Long was the author of more than 400 scientific publications, including more than 250 peer-reviewed articles in journals such as Nature and Science. Of particular note, he discovered the most productive land plant known Echinochloa polystachya) and identified Miscanthus as a productive temperate plant, transforming it into a viable bioenergy crop in Europe and North America. He also developed the "first dynamic model of the complete photosynthetic process." Recent work by Long has centered on how to engineer plants to photosynthesize more efficiently to increase yields of food and bioenergy crops. Long was instrumental in the development of SoyFACE, the largest open-air laboratory in the word to evaluate the impact of future climatic conditions on crops. In 2016, he proved that yield could be increased by computer-designed engineering; the results were published in Science, covered by the New York Times, and named one of the top scientific moments of 2016 by the Guardian. Long led the team that engineered a crop that needs 25 percent less water—without compromising yield—by altering the expression of one gene that is found in all plants, as reported in Nature Communications.

==Death==
Long died on 9 September 2025, after being diagnosed with pancreatic cancer 18 months prior. He was 75.

== Awards and honours ==
In 1972, Long received the University Prize from the University of Reading. From 1972 to 1975, he served as a University Scholar at the University of Leeds. He was a recipient of the Andrew Mellon Foundation personal award (1998–2003) and the McNair Movement Award (2005). He has been recognized by Clarivate Analytics (formerly Thomson Reuters) as a highly cited researcher in the field of plant and animal science every year since 2005. In 2007, the American Association for the Advancement of Science elected Long as a fellow.
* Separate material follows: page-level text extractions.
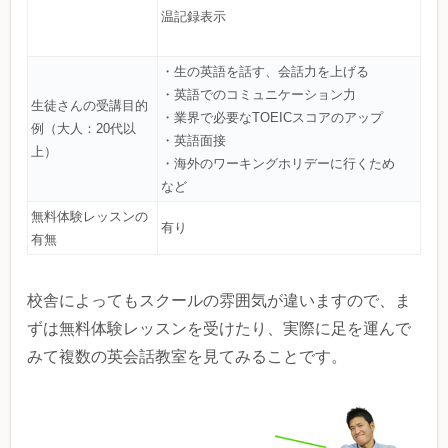
温記録表示
・生の英語を話す、会話力を上げる
・英語でのコミュニケーション力
生徒さんの受講目的
・業界で必要なTOEICスコアのアップ
例（大人：20代以
・英語面接
上）
・海外のワーキングホリデーに行くため
など
無料体験レッスンの
有り
有無
校舎によってもスクールの雰囲気が違いますので、ま
ずは無料体験レッスンを受けたり、実際に足を運んで
みて複数の英会話教室を見てみることです。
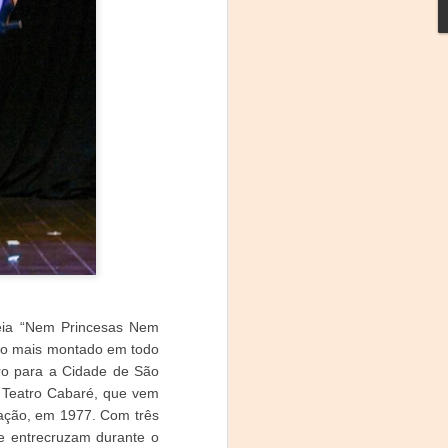
La noche que jamás
AUG
6
existió - Colonia
Sábado 15 de agosto
reia “Nem Princesas Nem
Biblioteca Rodó
ivo mais montado em todo
ro para a Cidade de São
Una obra de Humberto Robles
m Teatro Cabaré, que vem
dirigida por Andrés Leal Bentancur
mação, em 1977. Com três
Con las actuaciones de Fabiana
se entrecruzam durante o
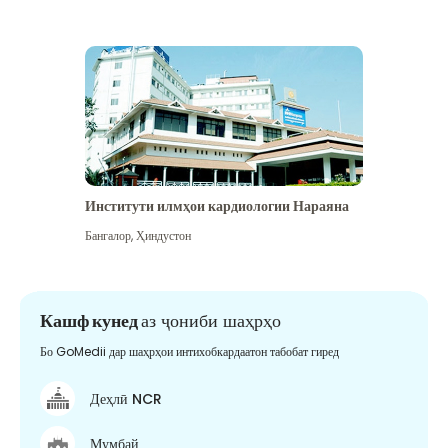
Институти илмҳои кардиологии Нараяна
Бангалор
,
Ҳиндустон
Кашф кунед
аз ҷониби шаҳрҳо
Бо GoMedii дар шаҳрҳои интихобкардаатон табобат гиред
Деҳлӣ NCR
Мумбай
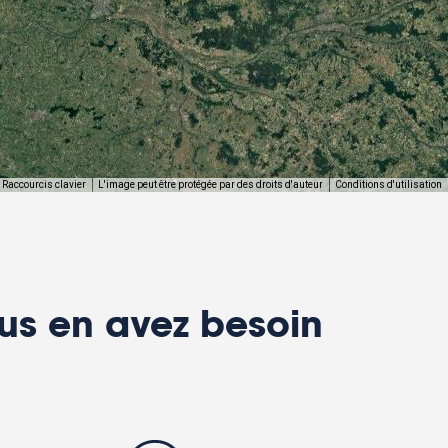
Raccourcis clavier
L'image peut être protégée par des droits d'auteur
Conditions d'utilisation
us en avez besoin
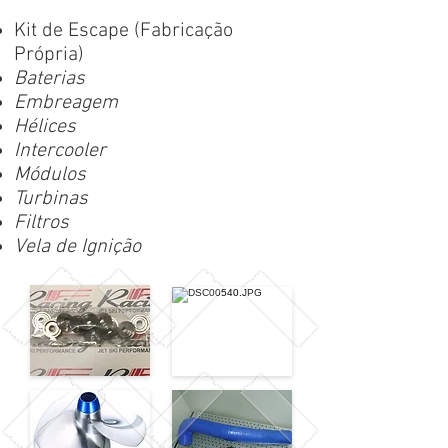
Kit de Escape (Fabricação
Própria)
Baterias
Embreagem
Hélices
Intercooler
Módulos
Turbinas
Filtros
Vela de Ignição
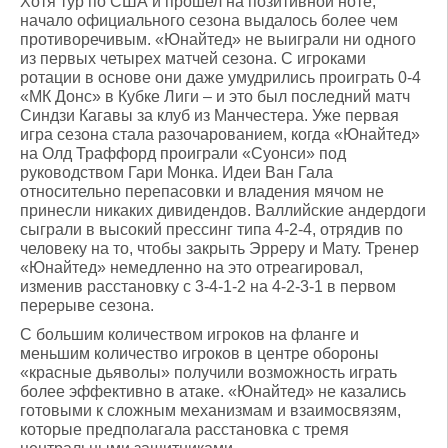
Хотя тур по США и прошел на позитивной ноте,
начало официального сезона выдалось более чем
противоречивым. «Юнайтед» не выиграли ни одного
из первых четырех матчей сезона. С игроками
ротации в основе они даже умудрились проиграть 0-4
«МК Донс» в Кубке Лиги – и это был последний матч
Синдзи Кагавы за клуб из Манчестера. Уже первая
игра сезона стала разочарованием, когда «Юнайтед»
на Олд Траффорд проиграли «Суонси» под
руководством Гари Монка. Идеи Ван Гала
относительно перепасовки и владения мячом не
принесли никаких дивидендов. Валлийские андердоги
сыграли в высокий прессинг типа 4-2-4, отрядив по
человеку на то, чтобы закрыть Эрреру и Мату. Тренер
«Юнайтед» немедленно на это отреагировал,
изменив расстановку с 3-4-1-2 на 4-2-3-1 в первом
перерыве сезона.
С большим количеством игроков на фланге и
меньшим количество игроков в центре обороны
«красные дьяволы» получили возможность играть
более эффективно в атаке. «Юнайтед» не казались
готовыми к сложным механизмам и взаимосвязям,
которые предполагала расстановка с тремя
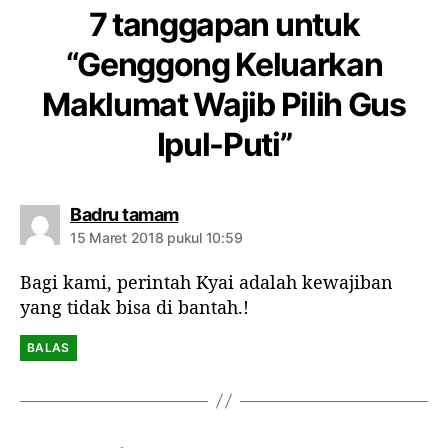
7 tanggapan untuk
“Genggong Keluarkan
Maklumat Wajib Pilih Gus
Ipul-Puti”
b
Badru tamam
e
15 Maret 2018 pukul 10:59
r
k
Bagi kami, perintah Kyai adalah kewajiban
o
yang tidak bisa di bantah.!
m
e
n
BALAS
t
a
r
:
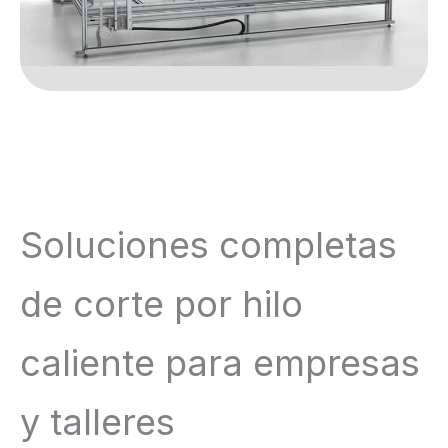
Soluciones completas
de corte por hilo
caliente para empresas
y talleres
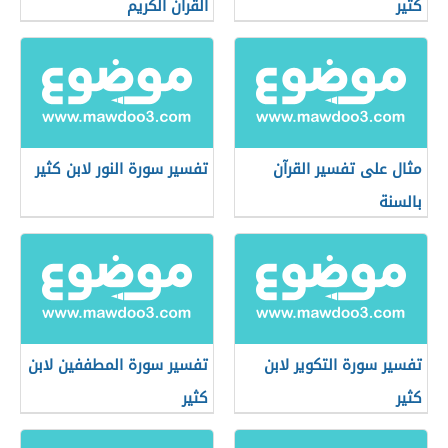
كثير
القرآن الكريم
مثال على تفسير القرآن
تفسير سورة النور لابن كثير
بالسنة
تفسير سورة التكوير لابن
تفسير سورة المطففين لابن
كثير
كثير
He was also chosen to be the G.E. Blackman Lecturer at the University of Oxford and the Porter Alliance Lecturer at Imperial College London in 2007. In 2008, he was named the Heilborn Lecturer at Northwestern University; the CMI Lecturer at Princeton University; the Industry Summer School Lecturer at Massachusetts Institute of Technology; the 9th Annual Woolhouse Lecturer for the Society for Experimental Biology; and Holden Botany Lecturer at Sutton Bonington Campus in 2008. In 2009, he was named a Fellow of the American Society of Plant Biologists. In 2010, he served as the BEGC Lecturer at Harvard University. In 2012, he served as an Invited Expert on Food Security for the President's Council of Advisors on Science Technology (PCAST). In 2012, he was also honored with the Charles F. Kettering Award for Excellence in Photosynthesis Research from the American Society of Plant Biologists and the Marsh Award for Climate Change Research from the British Ecological Society. Also in 2012, he became an Elected Fellow of Rothamsted Research, appointed to advise the director of the world's oldest agricultural experimental research station. In 2013, he served as the CeBiTec Annual Distinguished Lecturer at the Centrum für Biotechnologie and the 4th Annual Riley Memorial Lecturer for the World Food Prize and American Association for the Advancement of Science. He also received the Innovation Award from the International Society for Photosynthesis Research. In 2013, Long was elected a Fellow of the Royal Society (FRS), the oldest continually operating society that honors leading scientists and engineers. In 2016, he became an Elected Fellow of Lincoln College at the University of Oxford. Long has also been named as one of "The World’s Most Influential Scientific Minds" by Thomson Reuters.